*** The records

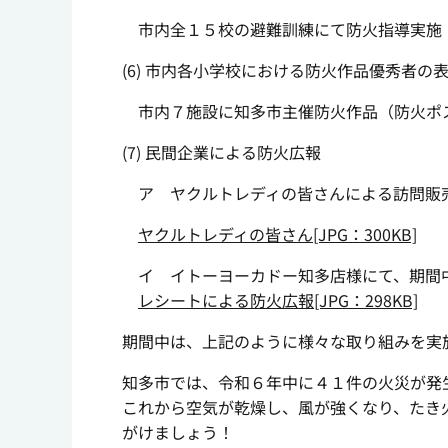
市内全１５校の避難訓練にて防火指導実施
(6) 市内各小学校における防火作品優秀者の
市内７施設に知多市主催防火作品（防火ポ
(7) 民間企業による防火広報
ア ヤクルトレディの皆さんによる訪問販
ヤクルトレディの皆さん[JPG：300KB]
イ イトーヨーカドー知多店様にて、期間
レシートによる防火広報[JPG：298KB]
期間中は、上記のように様々な取り組みを実
知多市では、令和６年中に４１件の火災が発
これから空気が乾燥し、風が強くなり、たき
がけましょう！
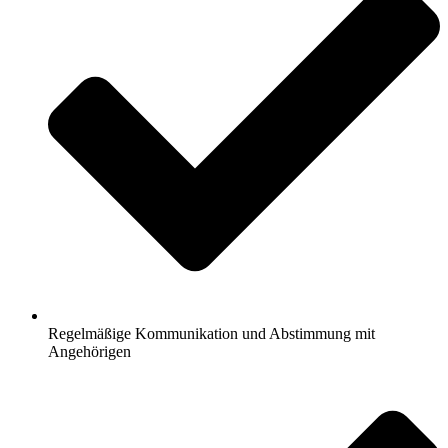
Regelmäßige Kommunikation und Abstimmung mit
Angehörigen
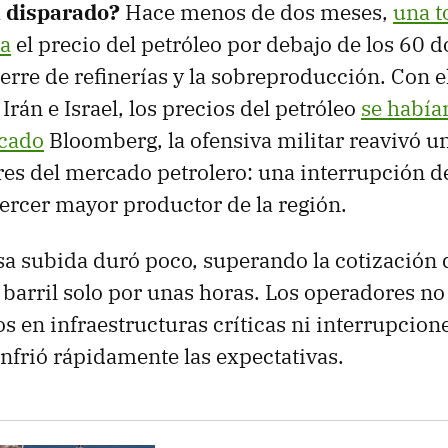
n disparado?
Hace menos de dos meses,
una t
ía
el precio del petróleo por debajo de los 60 dó
ierre de refinerías y la sobreproducción. Con el
 Irán e Israel, los precios del petróleo
se había
icado
Bloomberg, la ofensiva militar reavivó un
s del mercado petrolero: una interrupción d
 tercer mayor productor de la región.
sa subida duró poco, superando la cotización d
 barril solo por unas horas. Los operadores no
 en infraestructuras críticas ni interrupciones
enfrió rápidamente las expectativas.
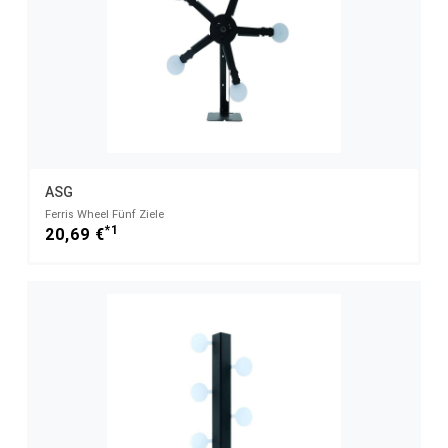
ASG
Ferris Wheel Fünf Ziele
*1
20,69 €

******

* [About this task] Give back the material above word for word; no picture belongs in it.

* [Your response]
市内全１５校の避難訓練にて防火指導実施
(6) 市内各小学校における防火作品優秀者の
市内７施設に知多市主催防火作品（防火ポ
(7) 民間企業による防火広報
ア ヤクルトレディの皆さんによる訪問販
ヤクルトレディの皆さん[JPG：300KB]
イ イトーヨーカドー知多店様にて、期間
レシートによる防火広報[JPG：298KB]
期間中は、上記のように様々な取り組みを実
知多市では、令和６年中に４１件の火災が発
これから空気が乾燥し、風が強くなり、たき
がけましょう！
Regelmäßige Kommunikation und Abstimmung mit
Angehörigen
n disparado?
Hace menos de dos meses,
una t
ía
el precio del petróleo por debajo de los 60 dó
ierre de refinerías y la sobreproducción. Con el
 Irán e Israel, los precios del petróleo
se había
icado
Bloomberg, la ofensiva militar reavivó un
s del mercado petrolero: una interrupción d
 tercer mayor productor de la región.
sa subida duró poco, superando la cotización d
 barril solo por unas horas. Los operadores no
 en infraestructuras críticas ni interrupciones
enfrió rápidamente las expectativas.
ASG
Ferris Wheel Fünf Ziele
*1
20,69 €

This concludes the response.